If the FDA approves MDMA to treat PTSD, MAPS PBC will have data exclusivity for at least five years, meaning MAPS will have a monopoly on the sale of MDMA for PTSD. It sounds like part of the vision for “net-zero trauma” is widespread access to the drug, including in marginalized communities and countries. In your mind, are exclusivity and equitable access compatible?
There will be a period where MAPS PBC has a monopoly and there will be income opportunities. What we've learned in our phase two clinical trial, and what we reported in our first phase three study, was that the results were durable. But it's labor intensive at the very beginning; it's a lot of therapy, so it's more expensive than just giving somebody a prescription for drugs. That, in combination with data exclusivity, suggests that there is this opportunity to have a profitable business that takes money mostly from insurance companies, and leaves people just paying the co-pays. The hope is that wherever we set the price, it’s not going to significantly reduce demand.
At the same time — and this is the big challenge — we're stuck in America where many don't have insurance or are underinsured. We'll make resources available for patient assistance programs. That’ll be different from what pharmaceutical companies can do, because they just give you the drug. This program will provide not only the drug, but the therapy. We would need to have a very large amount of money going towards this because the therapy is going to be a couple of hundred times more expensive than the drug. So with data exclusivity, we can make money and we can use some of that for patient assistance programs.

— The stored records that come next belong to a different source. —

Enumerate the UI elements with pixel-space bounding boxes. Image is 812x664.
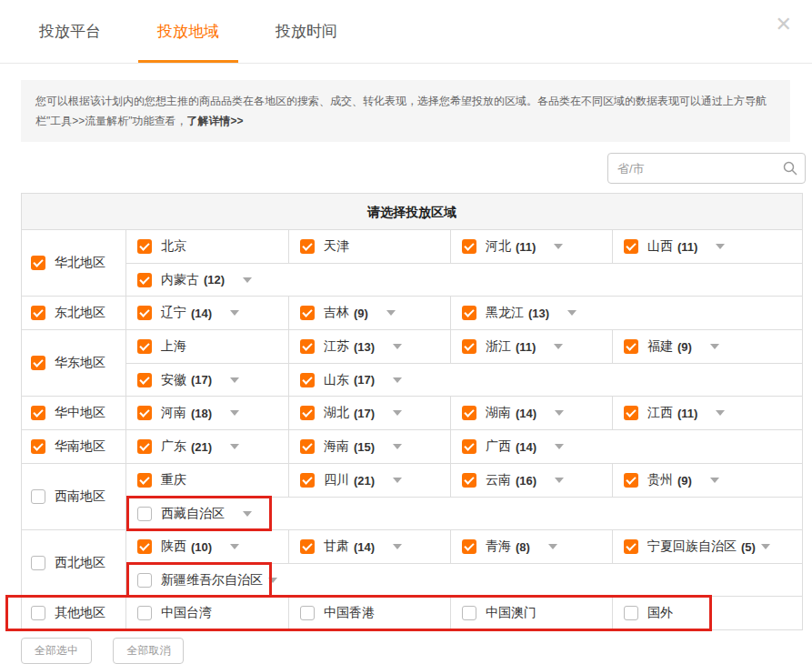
chevron-down-icon[interactable] [230, 544, 239, 549]
chevron-down-icon[interactable] [230, 310, 239, 316]
province-checkbox[interactable] [137, 339, 152, 354]
province-checkbox[interactable] [300, 373, 315, 387]
region-checkbox[interactable] [31, 406, 45, 420]
table-row: 华南地区广东(21)海南(15)广西(14) [22, 430, 802, 464]
details-link[interactable]: 了解详情>> [187, 115, 244, 127]
province-cell: 黑龙江(13) [450, 297, 612, 329]
province-checkbox[interactable] [624, 339, 638, 354]
province-checkbox[interactable] [462, 339, 476, 354]
chevron-down-icon[interactable] [230, 410, 239, 416]
province-count: (14) [516, 440, 536, 454]
region-cell: 西南地区 [22, 464, 126, 529]
province-label: 山东 [324, 372, 349, 388]
chevron-down-icon[interactable] [710, 478, 719, 483]
table-row: 华东地区上海江苏(13)浙江(11)福建(9)安徽(17)山东(17) [22, 330, 802, 397]
search-input[interactable] [607, 153, 806, 184]
region-checkbox[interactable] [31, 439, 45, 454]
province-checkbox[interactable] [624, 606, 638, 620]
chevron-down-icon[interactable] [230, 377, 239, 383]
province-checkbox[interactable] [300, 539, 315, 554]
province-checkbox[interactable] [462, 473, 476, 488]
province-checkbox[interactable] [137, 306, 152, 320]
chevron-down-icon[interactable] [393, 410, 402, 416]
region-checkbox[interactable] [31, 306, 45, 320]
province-area: 河南(18)湖北(17)湖南(14)江西(11) [126, 397, 802, 429]
province-row: 内蒙古(12) [126, 263, 802, 296]
province-checkbox[interactable] [137, 239, 152, 254]
chevron-down-icon[interactable] [554, 344, 563, 349]
province-checkbox[interactable] [137, 473, 152, 488]
chevron-down-icon[interactable] [554, 244, 563, 249]
province-count: (14) [191, 307, 212, 320]
close-icon[interactable]: ✕ [772, 11, 796, 38]
chevron-down-icon[interactable] [243, 277, 252, 283]
province-checkbox[interactable] [300, 339, 315, 354]
province-checkbox[interactable] [137, 373, 152, 387]
region-checkbox[interactable] [31, 489, 45, 504]
chevron-down-icon[interactable] [716, 244, 725, 249]
province-area: 北京天津河北(11)山西(11)内蒙古(12) [126, 230, 802, 296]
chevron-down-icon[interactable] [761, 544, 770, 549]
cancel-all-button[interactable]: 全部取消 [113, 638, 184, 664]
province-cell: 天津 [288, 230, 450, 263]
region-checkbox[interactable] [31, 256, 45, 270]
region-table-body: 华北地区北京天津河北(11)山西(11)内蒙古(12)东北地区辽宁(14)吉林(… [22, 230, 802, 629]
province-checkbox[interactable] [462, 606, 476, 620]
province-checkbox[interactable] [137, 539, 152, 554]
province-checkbox[interactable] [137, 606, 152, 620]
chevron-down-icon[interactable] [555, 444, 564, 449]
chevron-down-icon[interactable] [567, 310, 576, 316]
chevron-down-icon[interactable] [555, 478, 564, 483]
chevron-down-icon[interactable] [386, 310, 396, 316]
province-checkbox[interactable] [624, 406, 638, 420]
province-checkbox[interactable] [462, 239, 476, 254]
province-checkbox[interactable] [300, 239, 315, 254]
search-box [607, 153, 806, 184]
province-checkbox[interactable] [300, 473, 315, 488]
province-cell: 河北(11) [450, 230, 612, 263]
province-checkbox[interactable] [300, 406, 315, 420]
province-checkbox[interactable] [300, 606, 315, 620]
province-checkbox[interactable] [137, 406, 152, 420]
province-checkbox[interactable] [624, 239, 638, 254]
province-label: 海南 [324, 438, 349, 455]
region-checkbox[interactable] [31, 606, 45, 620]
chevron-down-icon[interactable] [716, 410, 725, 416]
chevron-down-icon[interactable] [268, 578, 277, 583]
chevron-down-icon[interactable] [393, 344, 402, 349]
province-checkbox[interactable] [624, 539, 638, 554]
province-count: (5) [741, 540, 756, 554]
province-label: 辽宁 [161, 305, 186, 321]
chevron-down-icon[interactable] [393, 444, 402, 449]
region-checkbox[interactable] [31, 556, 45, 570]
chevron-down-icon[interactable] [393, 478, 402, 483]
province-checkbox[interactable] [462, 439, 476, 454]
chevron-down-icon[interactable] [243, 511, 252, 517]
table-title: 请选择投放区域 [22, 194, 802, 230]
chevron-down-icon[interactable] [555, 410, 564, 416]
province-checkbox[interactable] [137, 273, 152, 287]
province-checkbox[interactable] [462, 306, 476, 320]
select-all-button[interactable]: 全部选中 [21, 638, 92, 664]
chevron-down-icon[interactable] [548, 544, 557, 549]
tab-placement-region[interactable]: 投放地域 [157, 0, 219, 63]
province-checkbox[interactable] [300, 439, 315, 454]
chevron-down-icon[interactable] [393, 377, 402, 383]
tab-placement-time[interactable]: 投放时间 [276, 0, 337, 63]
province-row: 河南(18)湖北(17)湖南(14)江西(11) [126, 397, 802, 429]
province-checkbox[interactable] [462, 406, 476, 420]
province-checkbox[interactable] [137, 439, 152, 454]
province-checkbox[interactable] [624, 473, 638, 488]
tab-placement-platform[interactable]: 投放平台 [39, 0, 101, 63]
province-checkbox[interactable] [137, 507, 152, 521]
region-cell: 西北地区 [22, 530, 126, 596]
province-checkbox[interactable] [462, 539, 476, 554]
search-icon[interactable] [783, 161, 797, 176]
region-checkbox[interactable] [31, 356, 45, 370]
province-label: 四川 [324, 472, 349, 488]
chevron-down-icon[interactable] [393, 544, 402, 549]
chevron-down-icon[interactable] [230, 444, 239, 449]
chevron-down-icon[interactable] [710, 344, 719, 349]
province-checkbox[interactable] [300, 306, 315, 320]
province-checkbox[interactable] [137, 573, 152, 588]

Imagine it's 2071 and a war has broken out. This is a new source of trauma: people are seeing each other die; there are bombings, rape. Say we live in your net zero trauma world; what’s your vision for what happens next? Would people be actively neutralizing that new trauma, or is the “net zero” idea more abstract than that?

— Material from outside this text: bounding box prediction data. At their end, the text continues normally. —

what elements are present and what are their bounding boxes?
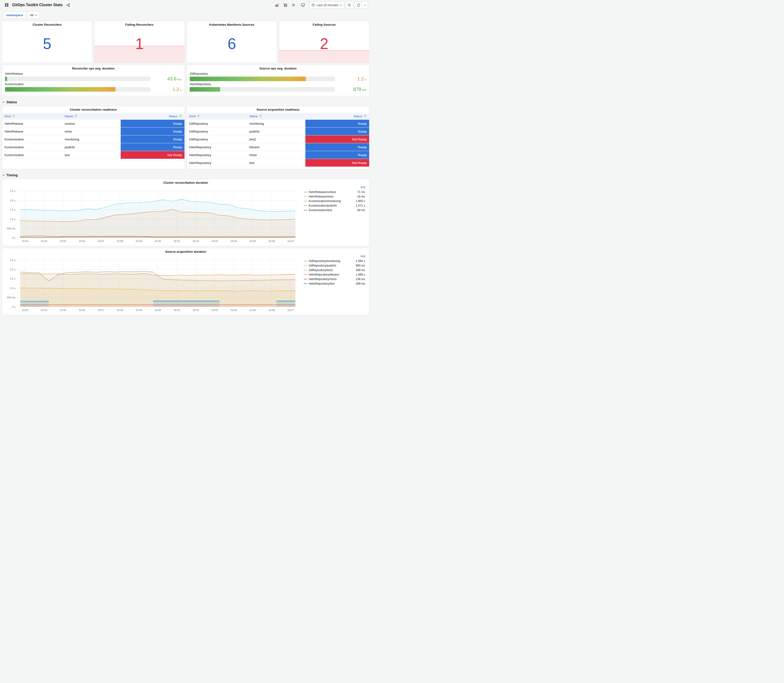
- chart-body: 15:5315:5415:5515:5615:5715:5815:5916:00…: [2, 185, 369, 245]
- status-badge: Ready: [121, 143, 184, 151]
- series-area: [20, 301, 49, 307]
- x-axis-label: 16:05: [249, 309, 256, 311]
- filter-icon[interactable]: [364, 115, 367, 118]
- chart-panel: Source acquisition duration15:5315:5415:…: [2, 248, 369, 315]
- legend-item[interactable]: HelmRepository/minio108 ms: [304, 277, 365, 281]
- stat-value: 6: [187, 21, 277, 63]
- tv-mode-button[interactable]: [300, 2, 306, 8]
- dashboards-grid-icon[interactable]: [3, 2, 10, 8]
- cell-kind: Kustomization: [2, 143, 63, 151]
- cell-kind: Kustomization: [2, 151, 63, 159]
- share-icon[interactable]: [65, 2, 71, 8]
- legend-header-avg[interactable]: avg: [304, 185, 365, 190]
- x-axis-label: 16:01: [173, 309, 180, 311]
- gauge-value-unit: s: [180, 88, 182, 91]
- panel-title[interactable]: Cluster reconciliation duration: [2, 179, 369, 185]
- panel-title[interactable]: Failing Sources: [279, 21, 369, 27]
- legend-item[interactable]: GitRepository/monitoring1.594 s: [304, 259, 365, 263]
- gauge-track: [190, 87, 335, 91]
- table-row: GitRepositorytest2Not Ready: [187, 135, 369, 143]
- save-dashboard-button[interactable]: [282, 2, 289, 8]
- legend-item[interactable]: GitRepository/podinfo980 ms: [304, 263, 365, 268]
- filter-icon[interactable]: [12, 115, 15, 118]
- y-axis-label: 2.5 s: [10, 259, 16, 261]
- legend-item[interactable]: HelmRelease/contour71 ms: [304, 190, 365, 194]
- legend-item[interactable]: HelmRepository/bitnami1.695 s: [304, 272, 365, 277]
- status-badge: Not Ready: [121, 151, 184, 159]
- legend-label: Kustomization/test: [309, 208, 332, 212]
- y-axis-label: 2.5 s: [10, 190, 16, 192]
- legend-avg-value: 1.594 s: [356, 260, 365, 263]
- column-header-kind[interactable]: Kind: [187, 113, 247, 120]
- status-badge: Not Ready: [305, 159, 369, 167]
- filter-icon[interactable]: [179, 115, 182, 118]
- x-axis-label: 16:02: [192, 240, 199, 242]
- section-timing[interactable]: Timing: [2, 171, 369, 179]
- cell-kind: GitRepository: [187, 135, 247, 143]
- gauge-label: HelmRelease: [5, 72, 181, 75]
- column-header-kind[interactable]: Kind: [2, 113, 63, 120]
- legend-item[interactable]: HelmRelease/minio16 ms: [304, 194, 365, 199]
- gauge-fill: [190, 77, 306, 81]
- time-range-picker[interactable]: Last 15 minutes: [309, 2, 344, 8]
- gauge-value-number: 43.6: [167, 76, 176, 82]
- cell-kind: HelmRepository: [187, 159, 247, 167]
- legend-label: GitRepository/monitoring: [309, 260, 340, 263]
- legend-item[interactable]: GitRepository/test2338 ms: [304, 268, 365, 272]
- namespace-filter-dropdown[interactable]: All: [27, 11, 40, 19]
- legend-label: HelmRepository/test: [309, 282, 334, 285]
- panel-title[interactable]: Failing Reconcilers: [95, 21, 184, 27]
- table: KindNameStatusHelmReleasecontourReadyHel…: [2, 113, 184, 159]
- add-panel-button[interactable]: [274, 2, 281, 8]
- column-header-name[interactable]: Name: [63, 113, 121, 120]
- dashboard-settings-button[interactable]: [290, 2, 297, 8]
- column-header-status[interactable]: Status: [121, 113, 184, 120]
- panel-title[interactable]: Cluster Reconcilers: [2, 21, 92, 27]
- y-axis-label: 1.5 s: [10, 208, 16, 211]
- column-header-name[interactable]: Name: [247, 113, 305, 120]
- gauge-value-unit: s: [365, 78, 367, 81]
- legend-item[interactable]: Kustomization/monitoring1.605 s: [304, 199, 365, 203]
- gauge-line: 43.6ms: [5, 76, 181, 82]
- cell-kind: HelmRelease: [2, 128, 63, 135]
- gauge-fill: [5, 77, 7, 81]
- panel-title[interactable]: Source acquisition readiness: [187, 106, 369, 112]
- cell-name: contour: [63, 120, 121, 127]
- legend-label: GitRepository/podinfo: [309, 264, 336, 267]
- panel-title[interactable]: Kubernetes Manifests Sources: [187, 21, 277, 27]
- y-axis-label: 1.0 s: [10, 218, 16, 221]
- panel-title[interactable]: Cluster reconciliation readiness: [2, 106, 184, 112]
- x-axis-label: 15:54: [41, 240, 47, 242]
- cell-status: Ready: [305, 120, 369, 127]
- section-status[interactable]: Status: [2, 98, 369, 106]
- chart-body: 15:5315:5415:5515:5615:5715:5815:5916:00…: [2, 254, 369, 314]
- table-row: KustomizationtestNot Ready: [2, 151, 184, 159]
- refresh-interval-dropdown[interactable]: [362, 2, 368, 8]
- legend-header-avg[interactable]: avg: [304, 254, 365, 259]
- chart-plot[interactable]: 15:5315:5415:5515:5615:5715:5815:5916:00…: [3, 185, 300, 245]
- x-axis-label: 15:56: [79, 309, 85, 311]
- column-header-label: Kind: [5, 114, 11, 118]
- filter-icon[interactable]: [259, 115, 262, 118]
- legend-item[interactable]: HelmRepository/test289 ms: [304, 281, 365, 286]
- filter-icon[interactable]: [74, 115, 77, 118]
- legend-item[interactable]: Kustomization/podinfo1.071 s: [304, 203, 365, 208]
- chart-plot[interactable]: 15:5315:5415:5515:5615:5715:5815:5916:00…: [3, 254, 300, 314]
- header-toolbar: Last 15 minutes: [274, 2, 368, 8]
- cell-kind: HelmRepository: [187, 143, 247, 151]
- y-axis-label: 2.0 s: [10, 199, 16, 202]
- zoom-out-button[interactable]: [346, 2, 353, 8]
- panel-title[interactable]: Source acquisition duration: [2, 248, 369, 254]
- refresh-button[interactable]: [354, 2, 362, 8]
- column-header-status[interactable]: Status: [305, 113, 369, 120]
- filter-icon[interactable]: [197, 115, 200, 118]
- status-badge: Ready: [121, 128, 184, 135]
- series-area: [153, 301, 220, 307]
- legend-color-dash: [304, 210, 307, 210]
- panel-title[interactable]: Source ops avg. duration: [190, 65, 366, 71]
- legend-item[interactable]: Kustomization/test84 ms: [304, 208, 365, 212]
- chart-legend: avgGitRepository/monitoring1.594 sGitRep…: [302, 254, 367, 314]
- panel-title[interactable]: Reconciler ops avg. duration: [5, 65, 181, 71]
- filter-bar: namespace All: [2, 10, 369, 21]
- status-badge: Ready: [305, 151, 369, 159]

No matter how many therapies we have, there's going to be massive new sources of trauma that we need to account for. So let's say that in 2071, a war breaks out, but on the other hand, let's say that we've got a hundred thousand trained psychedelic therapists all over the world. It's kind of just a math question: how many more people are traumatized, and how many did we help get over their traumas?

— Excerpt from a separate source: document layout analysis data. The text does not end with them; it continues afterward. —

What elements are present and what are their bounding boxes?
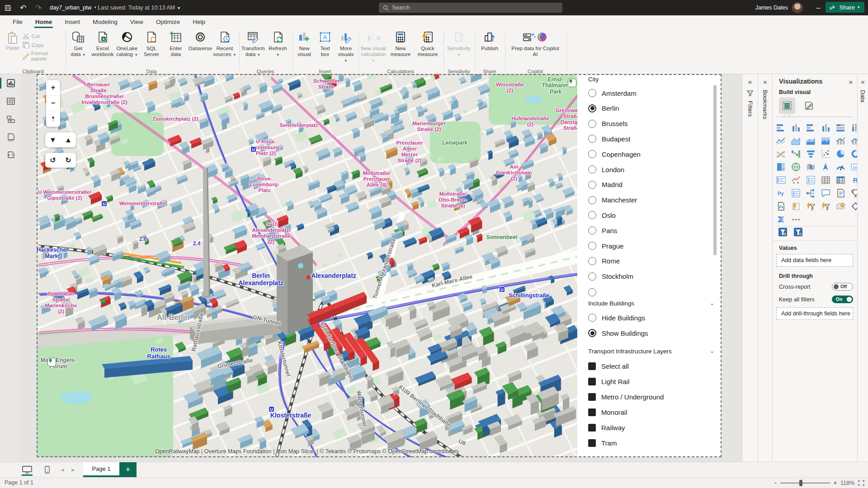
prep-data-for-copilot-ai-button[interactable]: Prep data for CopilotAI — [506, 29, 564, 57]
fit-to-page-icon[interactable] — [858, 480, 864, 486]
visual-type-treemap[interactable] — [775, 161, 786, 172]
visual-type-table[interactable] — [820, 174, 831, 185]
visual-type-100-stacked-bar[interactable] — [835, 122, 846, 133]
zoom-out-button[interactable]: - — [774, 480, 776, 486]
filters-pane-collapsed[interactable]: « Filters — [742, 74, 758, 462]
data-pane-collapsed[interactable]: « Data — [857, 74, 868, 462]
visual-type-funnel[interactable] — [805, 148, 816, 159]
visual-type-scatter[interactable] — [820, 148, 831, 159]
excel-workbook-button[interactable]: XExcelworkbook — [90, 29, 115, 57]
menu-tab-file[interactable]: File — [6, 15, 29, 28]
visual-type-gauge[interactable] — [835, 161, 846, 172]
collapse-visualizations-icon[interactable]: » — [849, 78, 853, 85]
transport-option-railway[interactable]: Railway — [588, 422, 625, 433]
city-option-brussels[interactable]: Brussels — [588, 118, 628, 129]
city-option-prague[interactable]: Prague — [588, 240, 623, 251]
buildings-option-show[interactable]: Show Buildings — [588, 328, 648, 338]
transport-option-monorail[interactable]: Monorail — [588, 407, 627, 418]
sidebar-item-tmdl-view[interactable] — [0, 146, 22, 164]
cross-report-toggle[interactable]: Off — [832, 283, 853, 291]
publish-button[interactable]: Publish — [476, 29, 503, 52]
visual-type-clustered-column[interactable] — [820, 122, 831, 133]
bookmarks-pane-collapsed[interactable]: « Bookmarks — [758, 74, 772, 462]
visual-type-100-stacked-area[interactable] — [820, 135, 831, 146]
transport-layers-collapse-icon[interactable]: ⌄ — [710, 348, 714, 354]
visual-type-tuple-slicer[interactable] — [790, 188, 801, 198]
sidebar-item-dax-query-view[interactable]: DAX — [0, 128, 22, 146]
new-measure-button[interactable]: Newmeasure — [387, 29, 414, 57]
visual-type-map[interactable] — [790, 161, 801, 172]
recent-sources-button[interactable]: Recentsources ▼ — [212, 29, 237, 58]
menu-tab-help[interactable]: Help — [186, 15, 212, 28]
zoom-slider-handle[interactable] — [799, 480, 802, 486]
city-option-manchester[interactable]: Manchester — [588, 195, 637, 206]
visual-type-multi-row-card[interactable] — [775, 174, 786, 185]
city-option-madrid[interactable]: Madrid — [588, 179, 623, 190]
city-option-paris[interactable]: Paris — [588, 225, 617, 236]
visual-type-stacked-area[interactable] — [805, 135, 816, 146]
city-option-rome[interactable]: Rome — [588, 256, 620, 267]
menu-tab-view[interactable]: View — [124, 15, 150, 28]
transport-option-tram[interactable]: Tram — [588, 437, 617, 448]
transport-option-select-all[interactable]: Select all — [588, 361, 629, 371]
visual-type-clustered-bar[interactable] — [805, 122, 816, 133]
new-visual-button[interactable]: Newvisual — [294, 29, 315, 57]
enter-data-button[interactable]: Enterdata — [164, 29, 188, 57]
visual-type-waterfall[interactable] — [790, 148, 801, 159]
icon-map-visual[interactable]: Bernauer StraßeSchwedter StraßeBrunnenst… — [37, 74, 577, 457]
visual-type-qa[interactable] — [820, 188, 831, 198]
buildings-option-hide[interactable]: Hide Buildings — [588, 312, 645, 323]
expand-filters-icon[interactable]: « — [742, 78, 758, 85]
map-zoom-in-button[interactable]: + — [46, 80, 60, 96]
menu-tab-home[interactable]: Home — [29, 15, 59, 28]
slicer-scrollbar[interactable] — [713, 85, 717, 255]
visual-type-dynamic-slicer[interactable] — [820, 201, 831, 211]
icon-map-slicer[interactable] — [778, 227, 788, 237]
sql-server-button[interactable]: SQLServer — [139, 29, 164, 57]
expand-bookmarks-icon[interactable]: « — [758, 78, 772, 85]
map-pitch-button[interactable]: ▲▼ — [46, 111, 60, 127]
desktop-layout-button[interactable] — [17, 462, 37, 477]
undo-icon[interactable]: ↶ — [15, 0, 31, 15]
add-data-fields-well[interactable]: Add data fields here — [776, 254, 853, 267]
zoom-slider[interactable] — [780, 483, 830, 483]
city-option-stockholm[interactable]: Stockholm — [588, 271, 633, 282]
quick-measure-button[interactable]: Quickmeasure — [414, 29, 441, 57]
visual-type-paginated-report[interactable] — [775, 201, 786, 211]
visual-type-ribbon[interactable] — [775, 148, 786, 159]
map-zoom-out-button[interactable]: − — [46, 96, 60, 112]
build-visual-mode-button[interactable] — [779, 98, 795, 114]
visual-type-pie[interactable] — [835, 148, 846, 159]
title-dropdown-caret[interactable]: ▾ — [178, 5, 180, 10]
visual-type-decomposition-tree[interactable] — [805, 188, 816, 198]
visual-type-line[interactable] — [775, 135, 786, 146]
visual-type-smart-narrative[interactable] — [835, 188, 846, 198]
more-visuals-button[interactable]: Morevisuals ▼ — [335, 29, 356, 64]
visual-type-python[interactable]: Py — [775, 188, 786, 198]
visual-type-power-automate-visual[interactable] — [805, 201, 816, 211]
format-visual-mode-button[interactable] — [801, 98, 817, 114]
visual-type-power-automate[interactable] — [775, 214, 786, 225]
mobile-layout-button[interactable] — [37, 462, 57, 477]
map-tilt-up-button[interactable]: ▲ — [61, 132, 76, 147]
visual-type-stacked-column[interactable] — [790, 122, 801, 133]
menu-tab-optimize[interactable]: Optimize — [150, 15, 186, 28]
refresh-button[interactable]: Refresh ▼ — [265, 29, 290, 58]
icon-map-slicer-2[interactable] — [793, 227, 803, 237]
sidebar-item-table-view[interactable] — [0, 92, 22, 110]
share-button[interactable]: Share▾ — [826, 2, 864, 13]
visual-type-stacked-bar[interactable] — [775, 122, 786, 133]
map-tilt-down-button[interactable]: ▼ — [45, 132, 61, 147]
search-input[interactable]: Search — [379, 3, 562, 13]
city-option-budapest[interactable]: Budapest — [588, 133, 630, 144]
dataverse-button[interactable]: Dataverse — [188, 29, 212, 52]
zoom-in-button[interactable]: + — [834, 480, 837, 486]
visual-type-kpi[interactable] — [790, 174, 801, 185]
visual-type-filled-map[interactable] — [805, 161, 816, 172]
sidebar-item-report-view[interactable] — [0, 74, 22, 92]
text-box-button[interactable]: ATextbox — [315, 29, 335, 57]
save-icon[interactable] — [0, 0, 15, 15]
city-option-london[interactable]: London — [588, 164, 624, 175]
page-tab[interactable]: Page 1 — [83, 462, 119, 477]
visual-type-area[interactable] — [790, 135, 801, 146]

Hermann Hesse wrote the book The Glass Bead Game during World War II, and it helped him get the Nobel Prize. It was about a post apocalyptic world where people had learned to channel the competitive, aggressive nature of humans into a non destructive form. The glass bead game was a form of philosophy, mathematics, music, poetry. I won’t ruin it for you, but the idea behind it is: how do we take our competitive nature and channel it in productive ways that involve less killing, less inequitable distribution of resources. Can humanity cooperate more than compete, and compete in healthy ways and recognize the sort of pain that we're inflicting on others? Getting over racism and sexism, and all of that, is part of getting to net zero trauma. It's an enormously broad term that sort of just points towards the way we need to uplevel mental health for humanity.
Psychedelics are not the only tools that we have for this. So, even though we at MAPS willl be focused on the psychedelic distribution of therapies and treatments, people can do this through meditation, they can do this through education. I don't want to say psychedelics are the only solution to get to this point. But they're going to be, I think, an integral part of the solution.
This interview has been edited and condensed for clarity and length.